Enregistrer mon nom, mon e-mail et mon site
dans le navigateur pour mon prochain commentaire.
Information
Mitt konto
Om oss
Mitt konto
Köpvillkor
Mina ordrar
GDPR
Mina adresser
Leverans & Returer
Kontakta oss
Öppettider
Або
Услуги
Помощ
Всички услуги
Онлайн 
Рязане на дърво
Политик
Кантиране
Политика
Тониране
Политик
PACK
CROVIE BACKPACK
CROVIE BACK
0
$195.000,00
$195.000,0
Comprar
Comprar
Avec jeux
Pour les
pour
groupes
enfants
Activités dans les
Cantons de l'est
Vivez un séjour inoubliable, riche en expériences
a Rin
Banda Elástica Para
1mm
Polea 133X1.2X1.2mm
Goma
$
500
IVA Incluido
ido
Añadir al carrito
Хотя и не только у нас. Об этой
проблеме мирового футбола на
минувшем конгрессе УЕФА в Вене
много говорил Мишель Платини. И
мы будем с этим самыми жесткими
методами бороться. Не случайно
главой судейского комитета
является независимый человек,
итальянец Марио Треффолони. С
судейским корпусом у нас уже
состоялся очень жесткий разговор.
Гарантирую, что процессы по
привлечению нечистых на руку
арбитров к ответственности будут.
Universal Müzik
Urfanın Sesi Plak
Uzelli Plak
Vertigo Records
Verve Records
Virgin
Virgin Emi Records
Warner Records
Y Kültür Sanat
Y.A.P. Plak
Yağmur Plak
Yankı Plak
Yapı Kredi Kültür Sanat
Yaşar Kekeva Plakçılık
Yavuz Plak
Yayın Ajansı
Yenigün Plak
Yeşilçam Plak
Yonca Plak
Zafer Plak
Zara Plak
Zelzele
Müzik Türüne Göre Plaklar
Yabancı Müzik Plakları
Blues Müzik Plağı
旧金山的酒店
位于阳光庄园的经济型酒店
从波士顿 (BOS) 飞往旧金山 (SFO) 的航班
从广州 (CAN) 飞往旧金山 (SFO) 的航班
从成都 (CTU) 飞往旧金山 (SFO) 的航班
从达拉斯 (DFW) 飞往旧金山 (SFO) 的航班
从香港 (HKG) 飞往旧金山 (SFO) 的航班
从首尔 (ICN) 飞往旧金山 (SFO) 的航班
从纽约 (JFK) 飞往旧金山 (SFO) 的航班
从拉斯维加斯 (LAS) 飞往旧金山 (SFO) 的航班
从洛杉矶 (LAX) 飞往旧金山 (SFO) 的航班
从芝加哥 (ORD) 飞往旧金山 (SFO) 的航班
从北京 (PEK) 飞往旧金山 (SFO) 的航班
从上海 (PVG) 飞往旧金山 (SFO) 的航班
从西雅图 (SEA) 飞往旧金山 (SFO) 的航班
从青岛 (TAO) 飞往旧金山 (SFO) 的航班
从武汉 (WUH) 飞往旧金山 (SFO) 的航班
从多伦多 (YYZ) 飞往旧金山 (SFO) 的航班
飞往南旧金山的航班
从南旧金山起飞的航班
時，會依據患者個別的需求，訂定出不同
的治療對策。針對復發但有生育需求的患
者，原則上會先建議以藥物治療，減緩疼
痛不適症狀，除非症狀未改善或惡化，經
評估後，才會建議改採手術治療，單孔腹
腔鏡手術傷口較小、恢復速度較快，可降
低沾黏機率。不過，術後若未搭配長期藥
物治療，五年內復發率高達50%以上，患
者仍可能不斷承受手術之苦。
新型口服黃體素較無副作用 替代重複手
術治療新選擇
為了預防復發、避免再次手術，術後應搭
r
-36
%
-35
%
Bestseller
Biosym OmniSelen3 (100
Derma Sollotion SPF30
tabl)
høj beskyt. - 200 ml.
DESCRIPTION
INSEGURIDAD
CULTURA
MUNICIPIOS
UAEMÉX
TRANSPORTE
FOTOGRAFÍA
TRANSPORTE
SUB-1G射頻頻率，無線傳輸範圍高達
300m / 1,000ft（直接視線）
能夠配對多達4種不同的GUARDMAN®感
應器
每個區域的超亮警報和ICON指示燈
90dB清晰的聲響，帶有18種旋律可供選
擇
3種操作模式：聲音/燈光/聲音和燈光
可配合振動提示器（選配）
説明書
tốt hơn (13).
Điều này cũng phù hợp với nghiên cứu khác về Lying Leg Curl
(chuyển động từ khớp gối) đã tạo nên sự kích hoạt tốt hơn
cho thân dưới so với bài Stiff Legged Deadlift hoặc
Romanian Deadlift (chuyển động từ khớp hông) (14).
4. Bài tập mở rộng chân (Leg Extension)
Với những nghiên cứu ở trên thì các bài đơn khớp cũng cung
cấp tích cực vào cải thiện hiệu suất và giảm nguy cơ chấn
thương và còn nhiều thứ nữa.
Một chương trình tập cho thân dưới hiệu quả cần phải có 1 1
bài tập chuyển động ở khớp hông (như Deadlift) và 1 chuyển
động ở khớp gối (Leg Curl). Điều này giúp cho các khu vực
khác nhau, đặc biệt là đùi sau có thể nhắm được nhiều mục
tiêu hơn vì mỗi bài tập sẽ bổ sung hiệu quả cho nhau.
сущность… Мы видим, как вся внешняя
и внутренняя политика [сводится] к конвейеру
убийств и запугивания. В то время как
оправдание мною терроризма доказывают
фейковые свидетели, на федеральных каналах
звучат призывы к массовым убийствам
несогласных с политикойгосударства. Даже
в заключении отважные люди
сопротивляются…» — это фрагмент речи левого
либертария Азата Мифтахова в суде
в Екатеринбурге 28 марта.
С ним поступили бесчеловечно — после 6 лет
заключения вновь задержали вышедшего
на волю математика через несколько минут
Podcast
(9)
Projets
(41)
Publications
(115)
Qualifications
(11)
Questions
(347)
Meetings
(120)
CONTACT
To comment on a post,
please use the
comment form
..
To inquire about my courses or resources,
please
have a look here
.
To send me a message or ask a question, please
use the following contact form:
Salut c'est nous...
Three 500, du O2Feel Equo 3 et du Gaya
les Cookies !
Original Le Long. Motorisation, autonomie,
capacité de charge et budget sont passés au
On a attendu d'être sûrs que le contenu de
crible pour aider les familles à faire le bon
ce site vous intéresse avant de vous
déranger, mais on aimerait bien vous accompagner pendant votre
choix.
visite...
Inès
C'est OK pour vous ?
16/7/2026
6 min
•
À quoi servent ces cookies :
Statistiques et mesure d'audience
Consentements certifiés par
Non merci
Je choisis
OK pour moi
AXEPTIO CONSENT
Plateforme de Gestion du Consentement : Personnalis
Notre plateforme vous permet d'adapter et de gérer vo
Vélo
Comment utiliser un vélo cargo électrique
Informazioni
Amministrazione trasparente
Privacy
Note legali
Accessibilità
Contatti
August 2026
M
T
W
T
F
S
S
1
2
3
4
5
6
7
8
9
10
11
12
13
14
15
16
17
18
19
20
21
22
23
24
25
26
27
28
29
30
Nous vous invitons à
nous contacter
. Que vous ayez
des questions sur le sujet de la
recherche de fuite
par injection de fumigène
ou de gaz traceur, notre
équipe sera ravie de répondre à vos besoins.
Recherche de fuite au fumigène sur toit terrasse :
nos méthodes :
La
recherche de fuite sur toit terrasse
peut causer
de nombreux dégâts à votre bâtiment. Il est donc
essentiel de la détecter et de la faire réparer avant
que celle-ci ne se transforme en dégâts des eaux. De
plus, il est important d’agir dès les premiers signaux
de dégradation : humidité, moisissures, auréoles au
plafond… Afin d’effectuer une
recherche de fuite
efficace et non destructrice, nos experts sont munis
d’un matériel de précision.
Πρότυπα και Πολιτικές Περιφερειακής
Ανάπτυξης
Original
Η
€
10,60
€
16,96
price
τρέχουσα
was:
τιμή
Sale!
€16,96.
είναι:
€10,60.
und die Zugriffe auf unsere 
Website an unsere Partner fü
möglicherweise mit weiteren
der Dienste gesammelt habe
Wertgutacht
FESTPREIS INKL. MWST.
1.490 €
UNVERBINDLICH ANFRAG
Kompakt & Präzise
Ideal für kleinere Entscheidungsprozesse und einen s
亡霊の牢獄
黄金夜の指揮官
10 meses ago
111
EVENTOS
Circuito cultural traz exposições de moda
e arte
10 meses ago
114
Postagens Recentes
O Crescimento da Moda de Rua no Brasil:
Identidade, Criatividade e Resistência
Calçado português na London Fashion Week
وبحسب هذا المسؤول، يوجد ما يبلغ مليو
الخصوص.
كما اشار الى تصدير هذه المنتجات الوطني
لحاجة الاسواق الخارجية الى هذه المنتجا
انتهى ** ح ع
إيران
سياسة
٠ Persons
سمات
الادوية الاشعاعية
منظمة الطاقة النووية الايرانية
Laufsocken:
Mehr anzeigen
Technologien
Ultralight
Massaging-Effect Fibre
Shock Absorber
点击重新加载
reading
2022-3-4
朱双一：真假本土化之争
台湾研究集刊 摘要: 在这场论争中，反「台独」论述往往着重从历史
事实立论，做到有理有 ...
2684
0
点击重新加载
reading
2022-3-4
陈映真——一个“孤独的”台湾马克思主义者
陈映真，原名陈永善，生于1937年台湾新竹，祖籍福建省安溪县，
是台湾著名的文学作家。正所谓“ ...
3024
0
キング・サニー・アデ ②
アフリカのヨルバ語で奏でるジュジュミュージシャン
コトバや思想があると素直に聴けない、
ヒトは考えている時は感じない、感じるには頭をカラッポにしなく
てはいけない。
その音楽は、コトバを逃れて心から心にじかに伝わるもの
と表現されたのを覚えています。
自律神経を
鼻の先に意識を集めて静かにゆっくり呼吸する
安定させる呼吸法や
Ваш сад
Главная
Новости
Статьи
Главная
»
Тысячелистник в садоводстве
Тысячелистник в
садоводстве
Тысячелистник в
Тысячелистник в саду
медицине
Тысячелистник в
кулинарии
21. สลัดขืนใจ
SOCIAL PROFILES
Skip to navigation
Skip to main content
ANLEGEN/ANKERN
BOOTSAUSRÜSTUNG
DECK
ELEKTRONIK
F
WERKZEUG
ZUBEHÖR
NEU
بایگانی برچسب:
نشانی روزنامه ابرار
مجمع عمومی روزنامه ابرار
··········
● **Problem description**
From the records above, extract exactly and only the lines that begin at the line with "从首尔 (ICN) 飞往旧金山 (SFO) 的航班" and stop after the line with "фейковые свидетели, на федеральных каналах".

● **Written response**
从首尔 (ICN) 飞往旧金山 (SFO) 的航班
从纽约 (JFK) 飞往旧金山 (SFO) 的航班
从拉斯维加斯 (LAS) 飞往旧金山 (SFO) 的航班
从洛杉矶 (LAX) 飞往旧金山 (SFO) 的航班
从芝加哥 (ORD) 飞往旧金山 (SFO) 的航班
从北京 (PEK) 飞往旧金山 (SFO) 的航班
从上海 (PVG) 飞往旧金山 (SFO) 的航班
从西雅图 (SEA) 飞往旧金山 (SFO) 的航班
从青岛 (TAO) 飞往旧金山 (SFO) 的航班
从武汉 (WUH) 飞往旧金山 (SFO) 的航班
从多伦多 (YYZ) 飞往旧金山 (SFO) 的航班
飞往南旧金山的航班
从南旧金山起飞的航班
時，會依據患者個別的需求，訂定出不同
的治療對策。針對復發但有生育需求的患
者，原則上會先建議以藥物治療，減緩疼
痛不適症狀，除非症狀未改善或惡化，經
評估後，才會建議改採手術治療，單孔腹
腔鏡手術傷口較小、恢復速度較快，可降
低沾黏機率。不過，術後若未搭配長期藥
物治療，五年內復發率高達50%以上，患
者仍可能不斷承受手術之苦。
新型口服黃體素較無副作用 替代重複手
術治療新選擇
為了預防復發、避免再次手術，術後應搭
r
-36
%
-35
%
Bestseller
Biosym OmniSelen3 (100
Derma Sollotion SPF30
tabl)
høj beskyt. - 200 ml.
DESCRIPTION
INSEGURIDAD
CULTURA
MUNICIPIOS
UAEMÉX
TRANSPORTE
FOTOGRAFÍA
TRANSPORTE
SUB-1G射頻頻率，無線傳輸範圍高達
300m / 1,000ft（直接視線）
能夠配對多達4種不同的GUARDMAN®感
應器
每個區域的超亮警報和ICON指示燈
90dB清晰的聲響，帶有18種旋律可供選
擇
3種操作模式：聲音/燈光/聲音和燈光
可配合振動提示器（選配）
説明書
tốt hơn (13).
Điều này cũng phù hợp với nghiên cứu khác về Lying Leg Curl
(chuyển động từ khớp gối) đã tạo nên sự kích hoạt tốt hơn
cho thân dưới so với bài Stiff Legged Deadlift hoặc
Romanian Deadlift (chuyển động từ khớp hông) (14).
4. Bài tập mở rộng chân (Leg Extension)
Với những nghiên cứu ở trên thì các bài đơn khớp cũng cung
cấp tích cực vào cải thiện hiệu suất và giảm nguy cơ chấn
thương và còn nhiều thứ nữa.
Một chương trình tập cho thân dưới hiệu quả cần phải có 1 1
bài tập chuyển động ở khớp hông (như Deadlift) và 1 chuyển
động ở khớp gối (Leg Curl). Điều này giúp cho các khu vực
khác nhau, đặc biệt là đùi sau có thể nhắm được nhiều mục
tiêu hơn vì mỗi bài tập sẽ bổ sung hiệu quả cho nhau.
сущность… Мы видим, как вся внешняя
и внутренняя политика [сводится] к конвейеру
убийств и запугивания. В то время как
оправдание мною терроризма доказывают
фейковые свидетели, на федеральных каналах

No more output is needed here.